Dr R Rabinowitz (IFP) asked Mr Muller to point out in his presentation, the headings under which each programme falls. Further was there any plan to compile a national database of health records of the public and whether there were any partnership initiatives with international bodies with respect to AIDS/HIV?" She pointed to the budget item 'Stores and livestock' and asked "Are chickens kept in the hospitals?"
Mr Muller responded that he was not aware of a database being put together at the moment and that there was good co-ordination in the AIDS/HIV programme. He said that with the advent of the Public Finance Management Act (PFMA), the item, 'Stores and livestock' would be changed to 'Inventory'.
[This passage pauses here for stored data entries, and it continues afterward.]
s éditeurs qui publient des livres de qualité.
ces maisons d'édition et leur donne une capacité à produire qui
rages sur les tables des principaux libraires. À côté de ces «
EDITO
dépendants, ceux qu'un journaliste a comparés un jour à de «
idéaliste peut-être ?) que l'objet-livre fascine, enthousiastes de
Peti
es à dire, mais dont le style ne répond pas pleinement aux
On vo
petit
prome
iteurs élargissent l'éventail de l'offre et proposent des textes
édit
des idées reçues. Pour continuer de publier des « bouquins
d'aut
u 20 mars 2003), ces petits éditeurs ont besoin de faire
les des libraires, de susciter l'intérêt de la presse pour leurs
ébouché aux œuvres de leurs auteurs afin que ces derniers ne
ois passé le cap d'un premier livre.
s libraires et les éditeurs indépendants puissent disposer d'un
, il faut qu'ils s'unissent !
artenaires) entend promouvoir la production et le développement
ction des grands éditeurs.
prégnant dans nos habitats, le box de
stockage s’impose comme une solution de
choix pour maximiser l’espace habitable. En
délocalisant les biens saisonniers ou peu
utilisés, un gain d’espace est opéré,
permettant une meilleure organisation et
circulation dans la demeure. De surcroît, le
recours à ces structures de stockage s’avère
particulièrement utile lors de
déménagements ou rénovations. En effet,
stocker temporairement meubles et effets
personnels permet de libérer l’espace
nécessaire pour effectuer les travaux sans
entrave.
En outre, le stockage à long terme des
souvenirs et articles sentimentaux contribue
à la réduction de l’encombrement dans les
A member asked what was the impact of all the car rentals being done through one company.
Mr Muller replied that previously most transport for the department came from the government garage. In line with the Department of Transport's plan, they had now signed a six-year contract with Imperial Car Hire. There were initially some problems with this system, but it was subsequently working well.
There was a query on the increase of the figure for hospital rehabilitation from R200m to R400m. What had made the expenditure rise so fast and where does this figure come from?
Mr Muller replied that approximately R9bn was needed to bring all hospitals up to speed. The provinces submitted plans which were discussed at a national level, and then funds were allocated.
The chairperson indicated that the presentation by the AIDS Directorate would have to wait till after the minister returned, therefore the next presentation would be that on mental health and substance abuse. Ms S Kalyan (DP) then questioned when the minister would in fact return. There was a further interchange between the chairperson and Ms Kalyan about the change in the schedule of the meeting before it was decided that the presentation on AIDS/HIV would indeed take place later. The chairperson then welcomed Prof. Friedman to give his presentation on mental health and substance abuse.
Cluster: Mental Health and Substance Abuse
Prof. Friedman made his presentation (see document), indicating that much had been achieved in the previous year, including good progress on reviewing the Mental Health Act and a number of policy documents in Parliament, and strategies for primary and secondary mental health care being developed. He invited questions from the committee members.
Ms F Marshoff (ANC) asked whether it was a bill or a white paper on mental health and how soon would it be brought before parliament? She also asked how far were the surveys that were being conducted?
Prof. Friedman replied that at this stage there was a draft Bill on mental health care, but it was still out for public comment. The surveys that were being conducted, were initially only done in mortuaries, on causes of death, but that they were now being expanded in conjunction with a United States institute.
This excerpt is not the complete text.